Photo: Matt Rosoff Business Insider
Last week, Microsoft opened its 14th store in the Westfield Valley Fair mall in Santa Clara, California.It’s Microsoft’s first store in Silicon Valley, a mere six miles from Apple headquarters. It’s also directly across the hall from an Apple Store.
This presented a unique opportunity to see how the two stores compared. On Sunday my family visited both of them back to back, and made a purchase in each one.
To keep it honest, we didn’t tell them who we were or what we were doing.
Here’s what we found out….
ROUND ONE: FRIENDLINESS. At the Microsoft Store, we were greeted at the door by Carlos. He happily let us take his photo.
Nobody offered to help. To be fair, it was a lot more crowded than the Microsoft Store. And later, when we finally made a purchase, the staff was friendly enough.

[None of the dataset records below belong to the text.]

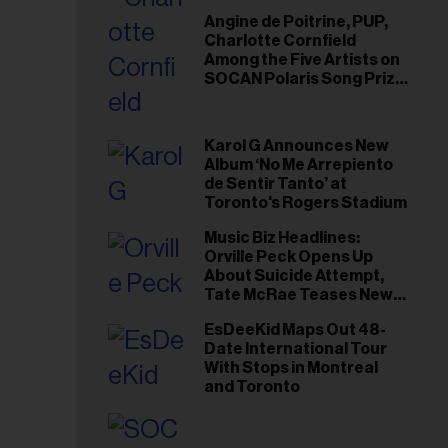
Angine de Poitrine, PUP,
Charlotte Cornfield
Among the Five Artists on
SOCAN Polaris Song Prize
Short List
Karol G Announces New
Album ‘No Me Arrepiento
de Sentir Tanto’ at
Toronto's Rogers Stadium
Music Biz Headlines:
Orville Peck Opens Up
About Suicide Attempt,
Tate McRae Teases New
Era Ahead of Osheaga
EsDeeKid Maps Out 48-
Date International Tour
With Stops in Montreal
and Toronto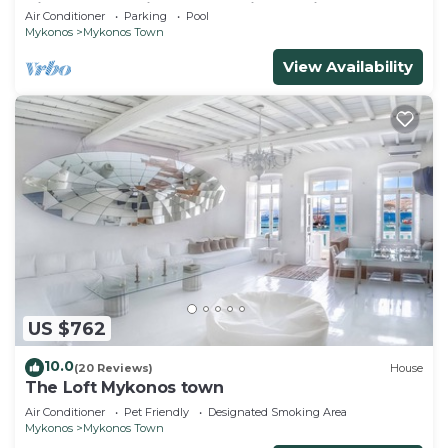
Views, Pool, Private Jacuzzi & Parking -2BR
Air Conditioner
Parking
Pool
Mykonos
Mykonos Town
View Availability
US $762
10.0
(20 Reviews)
House
The Loft Mykonos town
Air Conditioner
Pet Friendly
Designated Smoking Area
Mykonos
Mykonos Town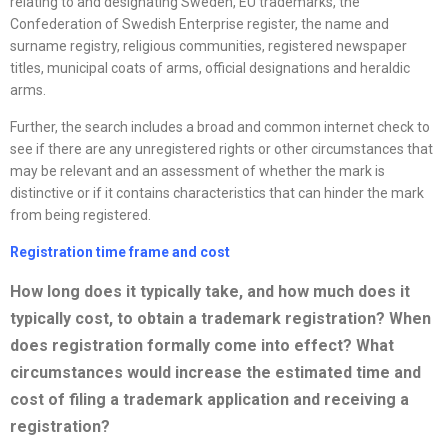
relating to and designating Sweden, EU trademarks, the
Confederation of Swedish Enterprise register, the name and
surname registry, religious communities, registered newspaper
titles, municipal coats of arms, official designations and heraldic
arms.
Further, the search includes a broad and common internet check to
see if there are any unregistered rights or other circumstances that
may be relevant and an assessment of whether the mark is
distinctive or if it contains characteristics that can hinder the mark
from being registered.
Registration time frame and cost
How long does it typically take, and how much does it
typically cost, to obtain a trademark registration? When
does registration formally come into effect? What
circumstances would increase the estimated time and
cost of filing a trademark application and receiving a
registration?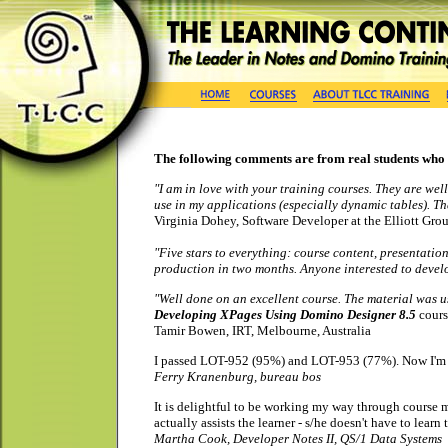
The following comments are from real students who
"I am in love with your training courses. They are well
use in my applications (especially dynamic tables). 
Virginia Dohey, Software Developer at the Elliott Gro
"Five stars to everything: course content, presentati
production in two months. Anyone interested to deve
"Well done on an excellent course. The material was us
Developing XPages Using Domino Designer 8.5
cours
Tamir Bowen, IRT, Melbourne, Australia
I passed LOT-952 (95%) and LOT-953 (77%).
Now I'm 
Ferry Kranenburg,
bureau
bos
It is delightful to be working my way through course 
actually assists the learner - s/he doesn't have to learn
Martha Cook, Developer Notes II, QS/1 Data Systems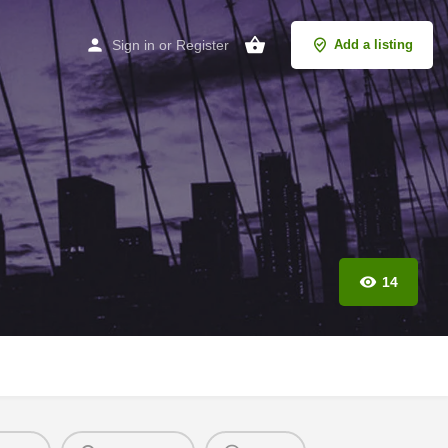
Sign in
or
Register
Add a listing
14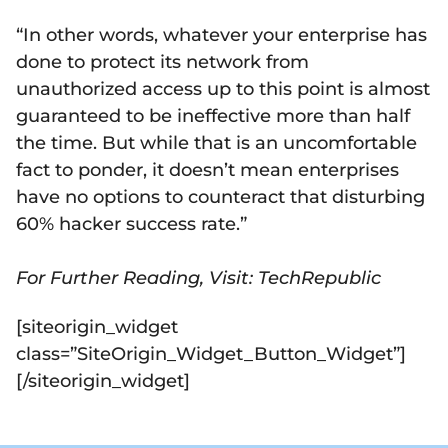
“In other words, whatever your enterprise has
done to protect its network from
unauthorized access up to this point is almost
guaranteed to be ineffective more than half
the time. But while that is an uncomfortable
fact to ponder, it doesn’t mean enterprises
have no options to counteract that disturbing
60% hacker success rate.”
For Further Reading, Visit: TechRepublic
[siteorigin_widget
class=”SiteOrigin_Widget_Button_Widget”]
[/siteorigin_widget]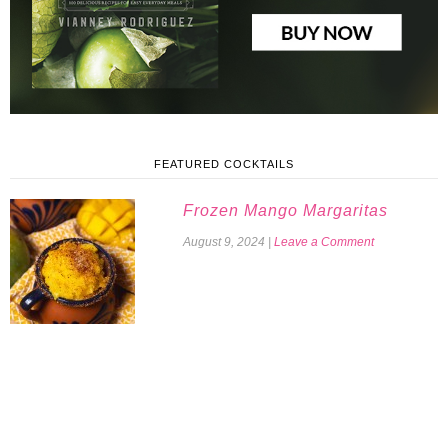
FEATURED COCKTAILS
Frozen Mango Margaritas
August 9, 2024
|
Leave a Comment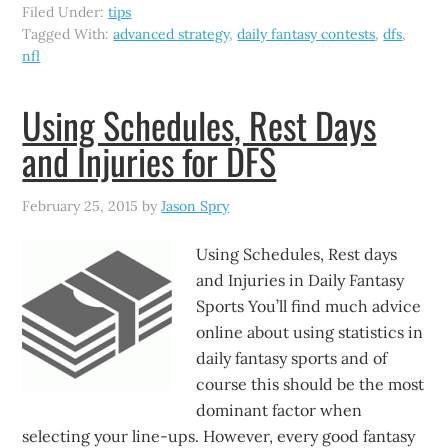
Filed Under:
tips
Tagged With:
advanced strategy
,
daily fantasy contests
,
dfs
,
nfl
Using Schedules, Rest Days
and Injuries for DFS
February 25, 2015
by
Jason Spry
Using Schedules, Rest days
and Injuries in Daily Fantasy
Sports You’ll find much advice
online about using statistics in
daily fantasy sports and of
course this should be the most
dominant factor when
selecting your line-ups. However, every good fantasy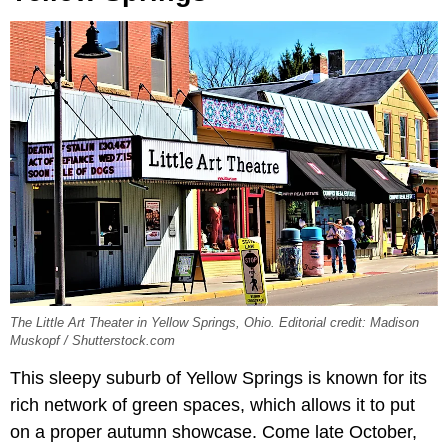
The Little Art Theater in Yellow Springs, Ohio. Editorial credit: Madison
Muskopf / Shutterstock.com
This sleepy suburb of Yellow Springs is known for its
rich network of green spaces, which allows it to put
on a proper autumn showcase. Come late October,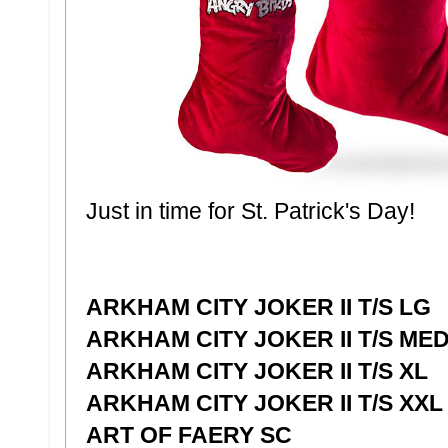
Just in time for St. Patrick's Day!
ARKHAM CITY JOKER II T/S LG
ARKHAM CITY JOKER II T/S ME
ARKHAM CITY JOKER II T/S XL
ARKHAM CITY JOKER II T/S XXL
ART OF FAERY SC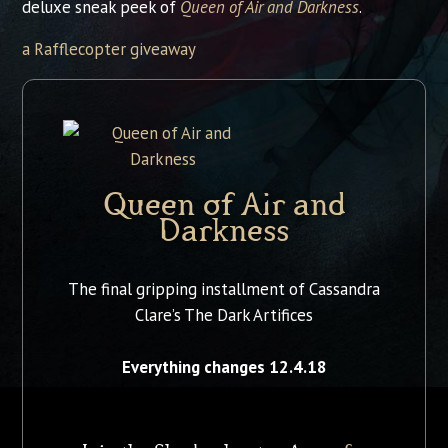
deluxe sneak peek of
Queen of Air and Darkness
.
a Rafflecopter giveaway
Queen of Air and
Darkness
The final gripping installment of Cassandra
Clare’s The Dark Artifices
Everything changes 12.4.18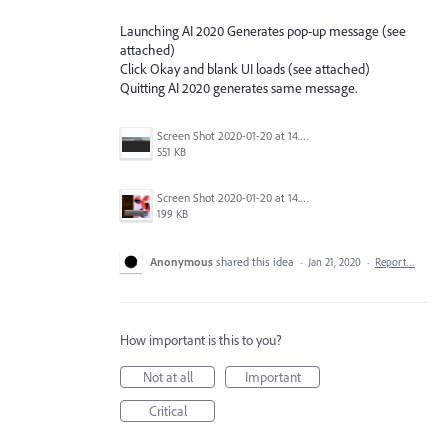
Launching AI 2020 Generates pop-up message (see
attached)
Click Okay and blank UI loads (see attached)
Quitting AI 2020 generates same message.
Screen Shot 2020-01-20 at 14.44.21.png
551 KB
Screen Shot 2020-01-20 at 14.43.01.png
199 KB
Anonymous
shared this idea
·
Jan 21, 2020
·
Report…
How important is this to you?
Not at all
Important
Critical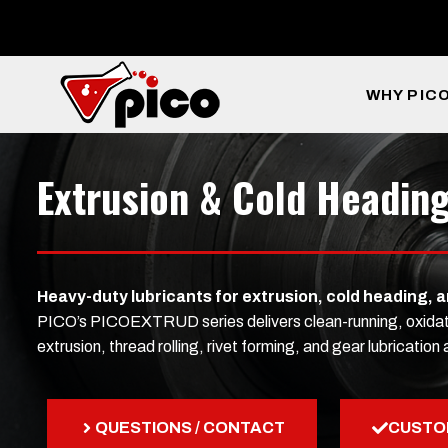
Skip
to
content
WHY PIC
Extrusion & Cold Heading
Heavy-duty lubricants for extrusion, cold heading, 
PICO’s PICOEXTRUD series delivers clean-running, oxidation-
extrusion, thread rolling, rivet forming, and gear lubricati
QUESTIONS / CONTACT
CUSTO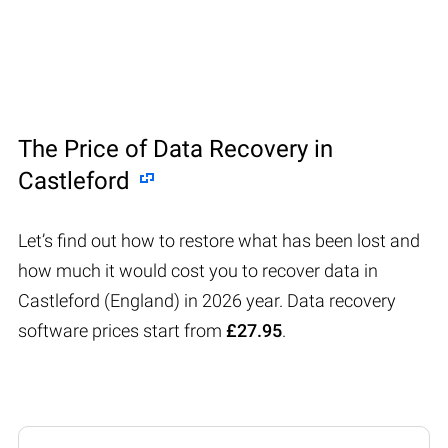
The Price of Data Recovery in
Castleford
Let’s find out how to restore what has been lost and
how much it would cost you to recover data in
Castleford (England) in 2026 year. Data recovery
software prices start from
£27.95
.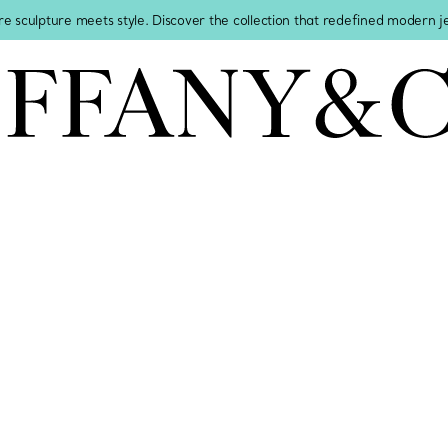
re sculpture meets style. Discover the collection that redefined modern 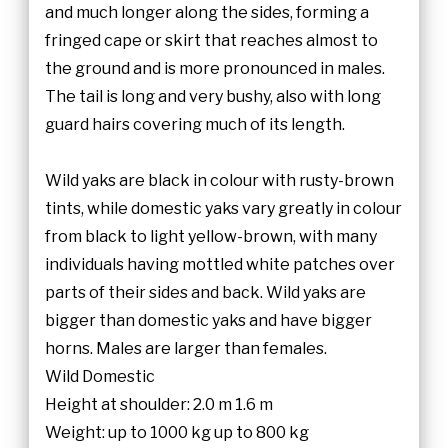
and much longer along the sides, forming a
fringed cape or skirt that reaches almost to
the ground and is more pronounced in males.
The tail is long and very bushy, also with long
guard hairs covering much of its length.
Wild yaks are black in colour with rusty-brown
tints, while domestic yaks vary greatly in colour
from black to light yellow-brown, with many
individuals having mottled white patches over
parts of their sides and back. Wild yaks are
bigger than domestic yaks and have bigger
horns. Males are larger than females.
Wild Domestic
Height at shoulder: 2.0 m 1.6 m
Weight: up to 1000 kg up to 800 kg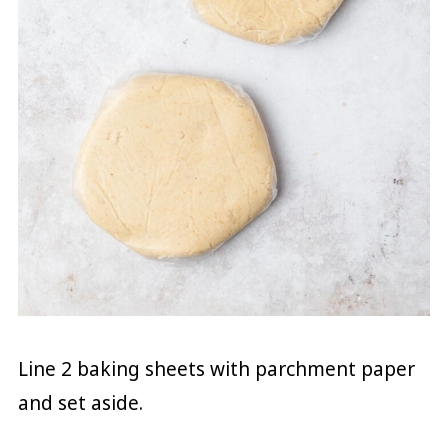
Line 2 baking sheets with parchment paper
and set aside.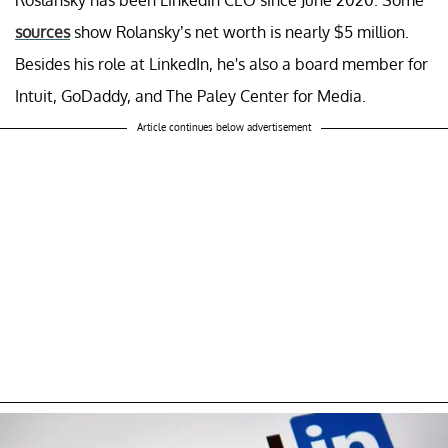
sources
show Rolansky’s net worth is nearly $5 million.
Besides his role at LinkedIn, he's also a board member for
Intuit, GoDaddy, and The Paley Center for Media.
Article continues below advertisement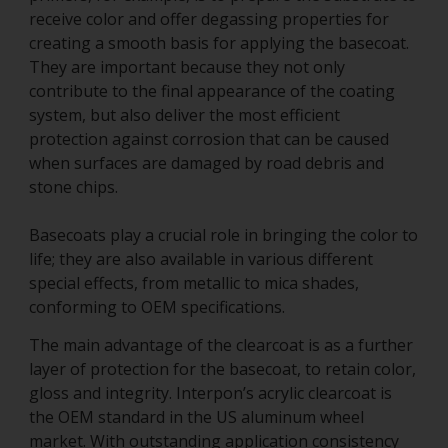
receive color and offer degassing properties for
creating a smooth basis for applying the basecoat.
They are important because they not only
contribute to the final appearance of the coating
system, but also deliver the most efficient
protection against corrosion that can be caused
when surfaces are damaged by road debris and
stone chips.
Basecoats play a crucial role in bringing the color to
life; they are also available in various different
special effects, from metallic to mica shades,
conforming to OEM specifications.
The main advantage of the clearcoat is as a further
layer of protection for the basecoat, to retain color,
gloss and integrity. Interpon’s acrylic clearcoat is
the OEM standard in the US aluminum wheel
market. With outstanding application consistency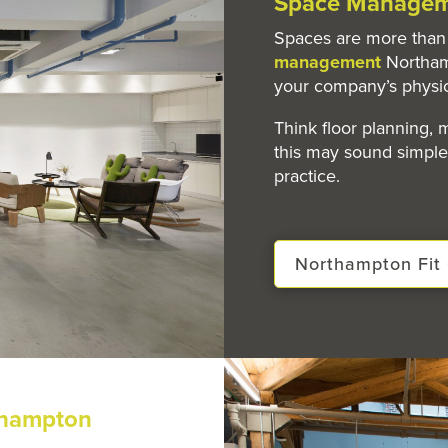
Space Managem
Spaces are more than 
management
Northam
your company’s physi
Think floor planning,
this may sound simple 
practice.
Northampton Fit 
thampton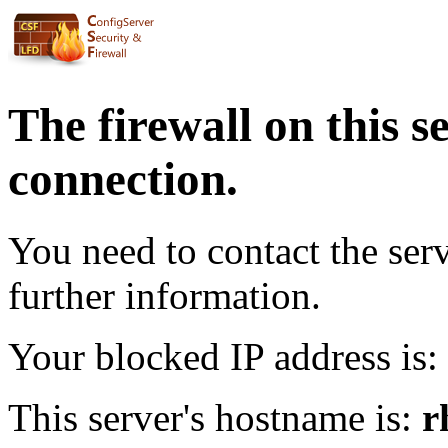
The firewall on this s
connection.
You need to contact the ser
further information.
Your blocked IP address is:
This server's hostname is:
r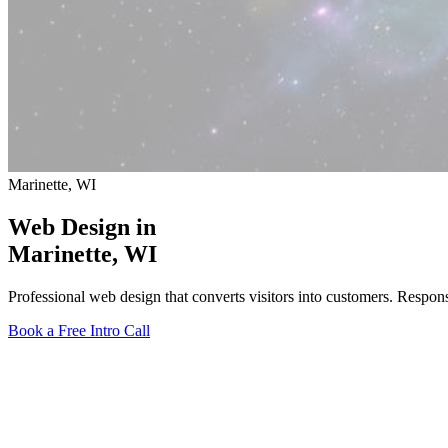
Marinette, WI
Web Design in
Marinette
, WI
Professional web design that converts visitors into customers. Respon
Book a Free Intro Call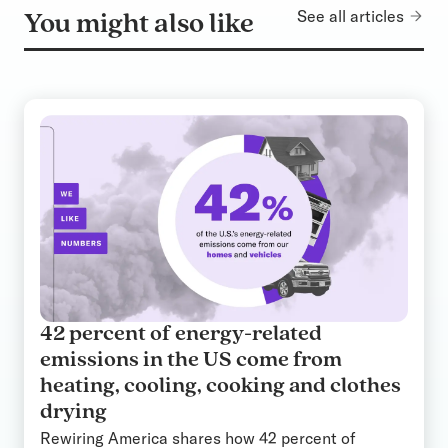
See all articles
You might also like
42 percent of energy-related
emissions in the US come from
heating, cooling, cooking and clothes
drying
Rewiring America shares how 42 percent of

But this security guard gave us a hard time and asked me to stop taking pictures. I switched to my iPhone and kept shooting.
Apple: give this security guard a raise! He did his job. And made us feel like criminals in the process, which is pretty funny considering how much money we've dropped at Apple Stores over the last five years.
ROUND ONE -- FRIENDLINESS -- TO MICROSOFT. The Microsoft Store was a million times friendlier. 1-0, Microsoft.
ROUND TWO: FUN. Shopping has to be fun, otherwise you might as well stay home and shop online. Microsoft's Kinect setup was a huge hit with all the kids.
ROUND TWO -- FUN -- TO MICROSOFT. The Microsoft Store had way more fun distractions than the Apple Store. 2-0, Microsoft.
Microsoft has an equivalent of the Genius Bar. They will try to help you out with almost any PC, even old ones that you didn't buy there.
A Microsoft staffer who'd worked in the San Diego store said they saw quite a few Mac customers who needed help with Boot Camp or Office. They're happy to help them.
But it's hard to knock the original Genius Bar. It's crowded, and they can't always fix the problem. But we've never had anything but a stellar experience there.
Apple also has a Personal Projects table where they'll just help you figure out how to do or make something. Notice that this lady's using a Windows PC.
ROUND THREE -- HELPFULNESS -- TIE. We're giving Microsoft the benefit of the doubt here, but both stores offered assistance, even to the enemy. 3-1, Microsoft.
But when you walk over, this is it. Four models. Pretty pathetic. I guess we'll have to wait until Nokia's Windows Phones start to hit the U.S. next year.
And don't even bother if you're looking for a music player. We didn't see a Zune anywhere in the store, although it may have been really, really well hidden.
The Apple Store doesn't have the selection of computers, but the ones it does have are gorgeous. The MacBook Air looks great in the store.
Everything matches. Burnished aluminium, black, white. The computers in the Microsoft Store looked like a mishmash in comparison.
They've also got the hottest phone in the world, although this store was sold out most models of the 4S. (They told us to come back early tomorrow. They get new shipments every morning.)
And in case you needed to be reminded how popular the iPhone is, here's a sign a few feet down the hall advertising an app that shows you how to get around the mall.
ROUND FOUR -- PRODUCTS -- TO APPLE. Not even close. Great computers, the world's most popular phone, and the only tablet that matters. The score is now 3-2, Microsoft.
ROUND FIVE: EASE OF PURCHASE. To buy our copy of Office 2010 at the Microsoft Store, we had to walk up to a checkstand and wait for the cashier to use this pretty traditional point-of-sale system. It took about a minute.
The Apple Store doesn't have a single place to buy things. That usually works great — almost any employee can help you. Today, though, it was so crowded that we had to wait in a kind of random mob to get helped.
The line cleared almost immediately. It took a few seconds to scan us in and check us out. Amazingly efficient.
ROUND FIVE -- EASE OF PURCHASE -- TO APPLE. They've had 10 years to perfect the checkout process, and it shows. THE SCORE IS TIED, 3-3.
ROUND SIX: CONVENIENCE. We drove about an hour to get to this Microsoft Store. But only because we had another event nearby in San Jose anyway.
ROUND SIX -- CONVENIENCE -- TO APPLE: 300+ stores versus 14. Microsoft is planning on opening 75 in the next three years, but it still won't be close.
There's a reason the Apple Store is so crowded. You can't beat great products, sold with great efficiency.
But we came away impressed with Microsoft's efforts. The staff is friendly and helpful, and the experience is a lot of fun. If Microsoft can just get a few more killer products on the shelves, and open a bunch more stores, it has a chance.